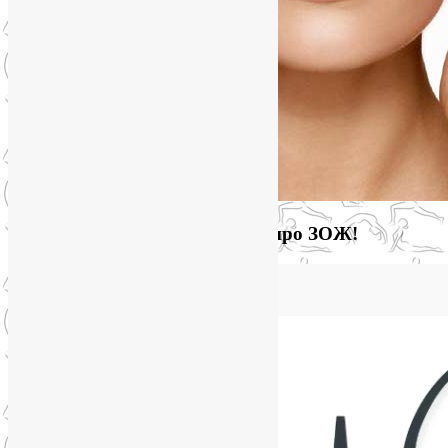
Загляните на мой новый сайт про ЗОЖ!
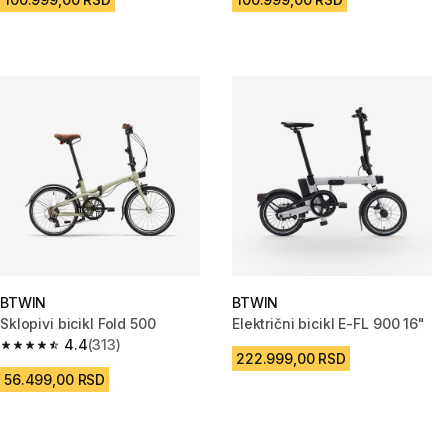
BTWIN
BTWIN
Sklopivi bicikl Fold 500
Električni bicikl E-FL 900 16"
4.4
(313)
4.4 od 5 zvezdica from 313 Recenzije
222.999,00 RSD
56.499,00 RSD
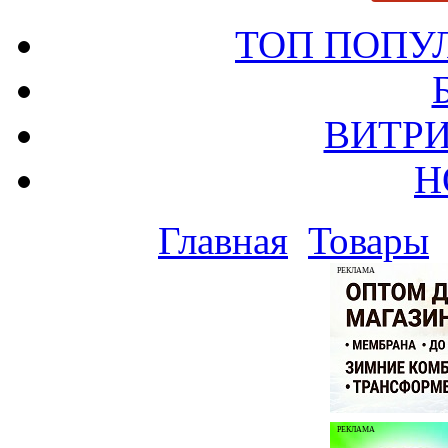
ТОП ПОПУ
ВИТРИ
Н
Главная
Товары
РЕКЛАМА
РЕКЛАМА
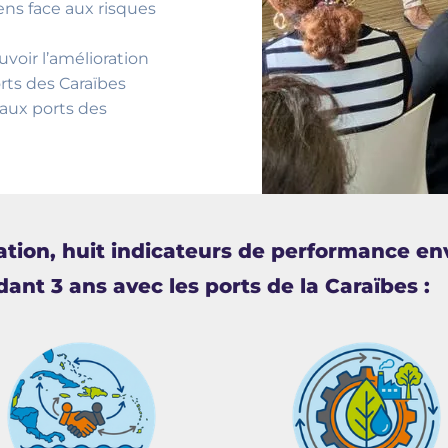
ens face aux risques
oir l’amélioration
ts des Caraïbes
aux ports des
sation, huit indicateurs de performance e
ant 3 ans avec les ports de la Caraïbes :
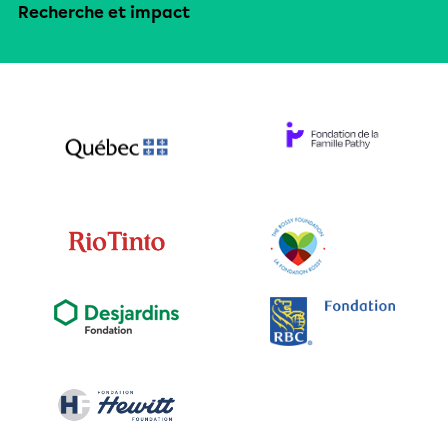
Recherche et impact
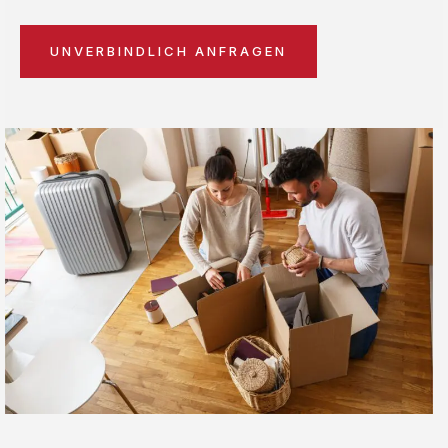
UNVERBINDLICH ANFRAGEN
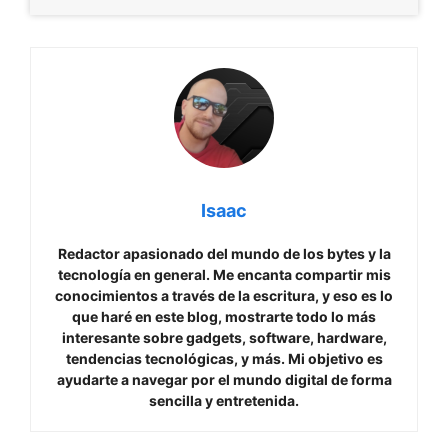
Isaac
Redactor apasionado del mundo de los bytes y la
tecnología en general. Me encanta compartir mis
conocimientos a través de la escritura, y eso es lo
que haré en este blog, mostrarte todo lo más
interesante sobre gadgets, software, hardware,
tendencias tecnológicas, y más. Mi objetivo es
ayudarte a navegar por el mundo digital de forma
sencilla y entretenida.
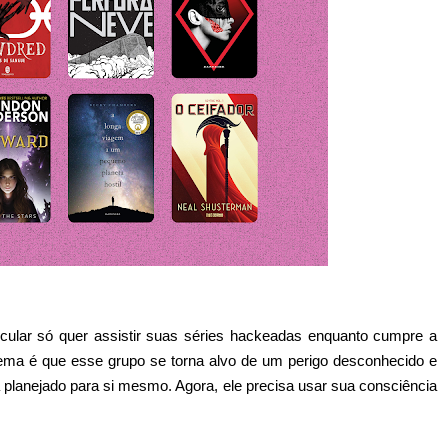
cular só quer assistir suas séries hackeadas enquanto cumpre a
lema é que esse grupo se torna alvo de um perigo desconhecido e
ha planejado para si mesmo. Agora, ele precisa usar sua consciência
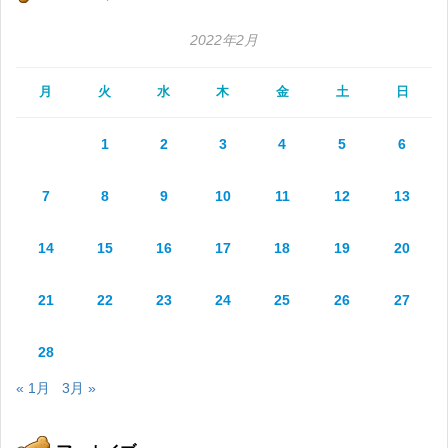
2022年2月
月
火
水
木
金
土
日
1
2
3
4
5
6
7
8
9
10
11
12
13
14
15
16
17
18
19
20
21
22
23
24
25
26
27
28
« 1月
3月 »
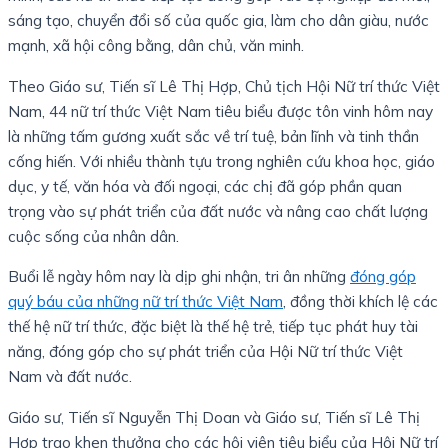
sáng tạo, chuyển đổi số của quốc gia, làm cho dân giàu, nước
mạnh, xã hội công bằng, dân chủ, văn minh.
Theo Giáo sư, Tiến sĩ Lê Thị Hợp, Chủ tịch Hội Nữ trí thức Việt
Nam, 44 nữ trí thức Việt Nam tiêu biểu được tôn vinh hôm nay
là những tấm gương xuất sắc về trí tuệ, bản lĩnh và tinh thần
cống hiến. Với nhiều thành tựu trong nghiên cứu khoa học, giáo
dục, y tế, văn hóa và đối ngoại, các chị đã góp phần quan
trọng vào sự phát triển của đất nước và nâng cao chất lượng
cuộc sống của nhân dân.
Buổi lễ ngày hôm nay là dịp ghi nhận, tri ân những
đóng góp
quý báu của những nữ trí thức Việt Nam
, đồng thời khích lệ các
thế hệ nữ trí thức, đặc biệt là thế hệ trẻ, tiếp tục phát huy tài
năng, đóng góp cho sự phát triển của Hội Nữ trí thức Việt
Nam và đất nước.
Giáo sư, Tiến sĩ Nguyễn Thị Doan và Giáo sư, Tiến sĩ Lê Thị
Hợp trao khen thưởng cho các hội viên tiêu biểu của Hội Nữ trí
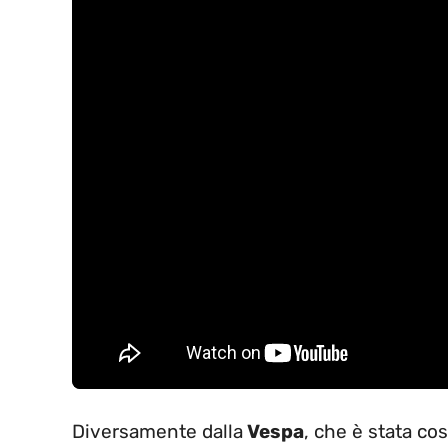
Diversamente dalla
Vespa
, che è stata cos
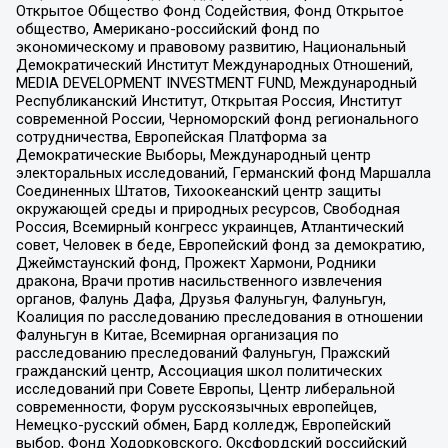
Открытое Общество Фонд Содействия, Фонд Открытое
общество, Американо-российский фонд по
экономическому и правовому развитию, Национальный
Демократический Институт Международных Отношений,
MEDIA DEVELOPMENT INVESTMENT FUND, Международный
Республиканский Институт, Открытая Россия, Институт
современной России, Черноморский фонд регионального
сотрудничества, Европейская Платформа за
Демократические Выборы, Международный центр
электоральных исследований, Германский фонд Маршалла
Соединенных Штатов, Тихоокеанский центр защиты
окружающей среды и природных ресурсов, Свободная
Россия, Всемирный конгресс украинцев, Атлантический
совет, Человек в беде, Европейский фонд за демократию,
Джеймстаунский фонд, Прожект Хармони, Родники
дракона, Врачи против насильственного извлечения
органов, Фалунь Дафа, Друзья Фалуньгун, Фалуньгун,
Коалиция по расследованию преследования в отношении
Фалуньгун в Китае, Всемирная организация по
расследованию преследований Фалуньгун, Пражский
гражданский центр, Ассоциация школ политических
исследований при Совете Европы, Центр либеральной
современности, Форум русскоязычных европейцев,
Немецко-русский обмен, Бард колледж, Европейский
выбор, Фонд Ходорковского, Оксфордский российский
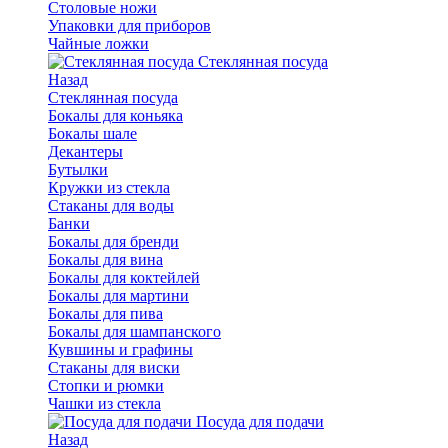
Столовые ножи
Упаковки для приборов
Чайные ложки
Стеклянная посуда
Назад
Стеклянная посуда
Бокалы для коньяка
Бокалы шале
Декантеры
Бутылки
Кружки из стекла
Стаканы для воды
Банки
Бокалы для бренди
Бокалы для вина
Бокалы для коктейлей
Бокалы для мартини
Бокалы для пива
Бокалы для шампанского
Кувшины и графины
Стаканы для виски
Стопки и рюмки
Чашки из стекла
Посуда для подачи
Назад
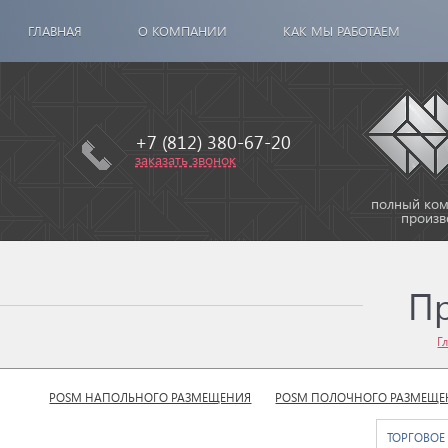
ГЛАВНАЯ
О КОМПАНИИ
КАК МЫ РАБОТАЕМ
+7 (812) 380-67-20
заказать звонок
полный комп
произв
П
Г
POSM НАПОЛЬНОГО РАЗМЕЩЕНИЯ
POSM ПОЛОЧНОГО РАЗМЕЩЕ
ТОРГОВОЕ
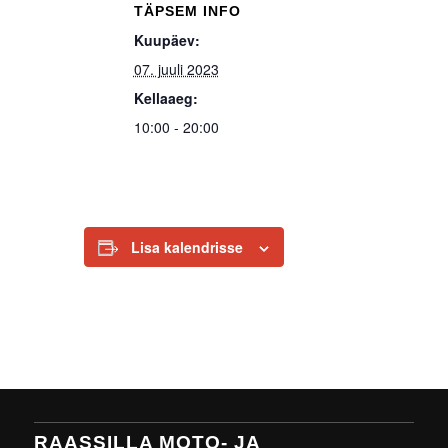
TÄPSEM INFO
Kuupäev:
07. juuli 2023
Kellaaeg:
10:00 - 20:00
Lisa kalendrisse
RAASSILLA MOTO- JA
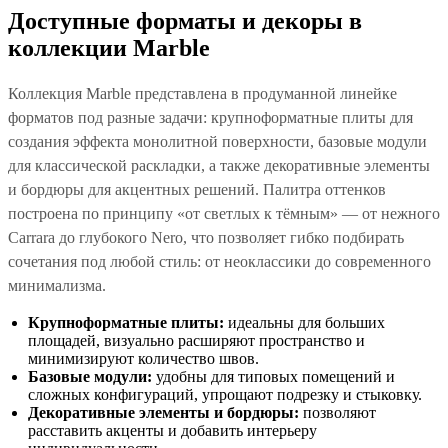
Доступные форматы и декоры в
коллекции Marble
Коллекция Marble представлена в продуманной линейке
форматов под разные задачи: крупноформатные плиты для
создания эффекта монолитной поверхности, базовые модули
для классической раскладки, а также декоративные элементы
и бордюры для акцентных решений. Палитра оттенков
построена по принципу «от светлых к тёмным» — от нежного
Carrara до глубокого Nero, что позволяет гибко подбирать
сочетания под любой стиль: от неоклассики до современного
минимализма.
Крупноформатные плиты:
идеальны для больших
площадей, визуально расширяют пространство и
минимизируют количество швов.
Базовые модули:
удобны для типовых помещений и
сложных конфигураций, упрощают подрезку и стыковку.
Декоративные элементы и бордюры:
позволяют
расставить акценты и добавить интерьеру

_ _ _

• [TASK TO CARRY OUT]:
No pictures belong in the copy; quote exactly the lines from the line containing "Немецко-русский обмен, Бард" through the final line of the material, both ends included.

• [PROBLEM SOLUTION]:
Немецко-русский обмен, Бард колледж, Европейский
выбор, Фонд Ходорковского, Оксфордский российский
Столовые ножи
Упаковки для приборов
Чайные ложки
Стеклянная посуда
Назад
Стеклянная посуда
Бокалы для коньяка
Бокалы шале
Декантеры
Бутылки
Кружки из стекла
Стаканы для воды
Банки
Бокалы для бренди
Бокалы для вина
Бокалы для коктейлей
Бокалы для мартини
Бокалы для пива
Бокалы для шампанского
Кувшины и графины
Стаканы для виски
Стопки и рюмки
Чашки из стекла
Посуда для подачи
Назад
ГЛАВНАЯ
О КОМПАНИИ
КАК МЫ РАБОТАЕМ
+7 (812) 380-67-20
заказать звонок
полный комп
произв
П
Г
POSM НАПОЛЬНОГО РАЗМЕЩЕНИЯ
POSM ПОЛОЧНОГО РАЗМЕЩЕ
ТОРГОВОЕ
TÄPSEM INFO
Kuupäev:
07. juuli 2023
Kellaaeg:
10:00 - 20:00
Lisa kalendrisse
RAASSILLA MOTO- JA
Доступные форматы и декоры в
коллекции Marble
Коллекция Marble представлена в продуманной линейке
форматов под разные задачи: крупноформатные плиты для
создания эффекта монолитной поверхности, базовые модули
для классической раскладки, а также декоративные элементы
и бордюры для акцентных решений. Палитра оттенков
построена по принципу «от светлых к тёмным» — от нежного
Carrara до глубокого Nero, что позволяет гибко подбирать
сочетания под любой стиль: от неоклассики до современного
минимализма.
Крупноформатные плиты:
идеальны для больших
площадей, визуально расширяют пространство и
минимизируют количество швов.
Базовые модули:
удобны для типовых помещений и
сложных конфигураций, упрощают подрезку и стыковку.
Декоративные элементы и бордюры:
позволяют
расставить акценты и добавить интерьеру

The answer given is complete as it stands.